Me quedé petrificada. Miré a la tal Lidia. La chica se levantó, cruzó las manos por delante y me dedicó una sonrisa tímida, casi temblorosa.

—Encantada, señora Clara. Muchísimas gracias por acogerme. Prometo que no seré una molestia. Sé cocinar, planchar, coser, y no hago ruido. Pareceré un mueble más, se lo juro.

—¿Señora Clara? —repetí, sintiendo que me daban pinchazos en la sien—. Lidia, por favor, tengo treinta y cuatro años, no me llames señora. Y… a ver, Montse, esto es un poco precipitado, ¿no? La habitación de invitados ahora mismo es mi despacho, tengo el ordenador, los papeles de la agencia…

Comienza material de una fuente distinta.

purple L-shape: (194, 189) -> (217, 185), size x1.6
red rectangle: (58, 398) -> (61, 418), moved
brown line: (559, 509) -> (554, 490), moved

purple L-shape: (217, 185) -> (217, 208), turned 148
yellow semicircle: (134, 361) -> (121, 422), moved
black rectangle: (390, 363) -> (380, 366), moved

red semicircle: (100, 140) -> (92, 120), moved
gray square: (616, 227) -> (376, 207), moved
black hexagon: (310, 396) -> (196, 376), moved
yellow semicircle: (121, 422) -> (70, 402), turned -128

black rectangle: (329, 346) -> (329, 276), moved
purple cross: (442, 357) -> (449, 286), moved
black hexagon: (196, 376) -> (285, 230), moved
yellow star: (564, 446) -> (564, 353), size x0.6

—¡Tonterías! —le cortó mi suegra, agitando una mano cuajada de anillos de oro—. El ordenador te lo llevas a la mesa del comedor, que es enorme y no la usáis para nada porque cenáis en el sofá viendo las series esas de crímenes que os gustan. Lidia se quedará aquí el tiempo que haga falta. Una o dos semanitas. Un mes a lo sumo. Además, mírala, es un ángel. Te va a venir muy bien, Clara. Últimamente te veo tan… desmejorada. Seca. Tú por dentro no estás funcionando bien, hija, las mujeres cuando nos pasamos de estrés se nos secan los órganos vitales. No me extraña que todavía no me hayáis dado un nieto. Con ese ritmo de vida, tu útero debe ser un páramo.

—Montse, por favor —dije, sintiendo que la sangre me hervía—. No hables de mi útero en medio del salón delante de una desconocida.

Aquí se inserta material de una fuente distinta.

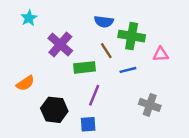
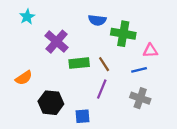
brown line: (106, 51) -> (104, 64), moved
blue line: (128, 70) -> (139, 70), moved
purple line: (94, 95) -> (102, 89), moved

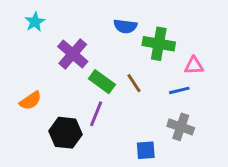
green rectangle: (79, 63) -> (102, 82), turned 42
purple line: (102, 89) -> (96, 114), moved
blue square: (83, 116) -> (146, 150), moved

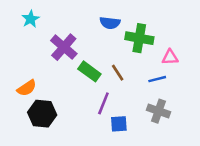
purple line: (96, 114) -> (103, 103), moved
black hexagon: (65, 133) -> (42, 114), moved
blue square: (146, 150) -> (119, 124), moved

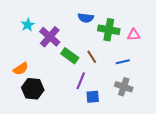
cyan star: (31, 19) -> (28, 25), moved
pink triangle: (170, 57) -> (134, 35), moved

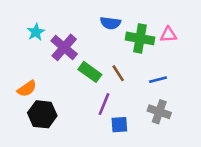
pink triangle: (134, 35) -> (168, 35), moved

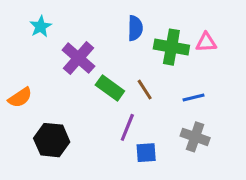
blue semicircle: (110, 23) -> (135, 28), turned -96
cyan star: (36, 32) -> (41, 27), moved
orange semicircle: (27, 89) -> (20, 97), moved

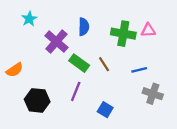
blue semicircle: (135, 28) -> (84, 27), moved
purple line: (127, 127) -> (76, 91), moved
gray cross: (195, 137) -> (153, 94), moved
blue square: (146, 153) -> (105, 110), turned 35

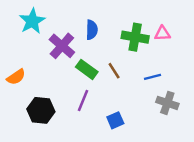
cyan star: (29, 19) -> (32, 21), size x1.5
blue square: (105, 110) -> (115, 120), turned 35

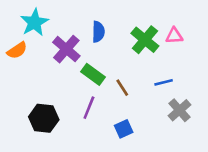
green cross: (135, 37) -> (145, 40), turned 30
brown line: (114, 71) -> (122, 88), moved
orange semicircle: (16, 77) -> (17, 50), moved
gray cross: (167, 103) -> (180, 110), turned 30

En ese momento, se escuchó la llave en la cerradura. Era Marc. Entró quitándose la bufanda, con la cara roja por el frío y una sonrisa que se le congeló en el rostro en cuanto vio la escena: su madre erguida como una generala, una chica vestida como en “Cuéntame cómo pasó” y su mujer con la vena del cuello a punto de estallar.

—Hola, cariño… Hola, mamá. Eh… ¿qué pasa aquí? —preguntó, soltando el maletín despacio, como si estuviera desactivando una bomba.

Montserrat corrió a abrazar a su hijo.

—¡Mi niño! Ay, qué delgado te veo, seguro que no estás comiendo caliente. Suerte que Lidia te ha hecho un cocido que resucita a un muerto. Mira, Marc, ella es Lidia, la hija de la Pura. Se va a quedar unos días con vosotros.

Marc me miró a mí, buscando auxilio, o permiso, o que yo sacara un lanzallamas y terminara con aquello. Pero antes de que él pudiera articular palabra, Lidia se acercó con pasos cortos y modositos.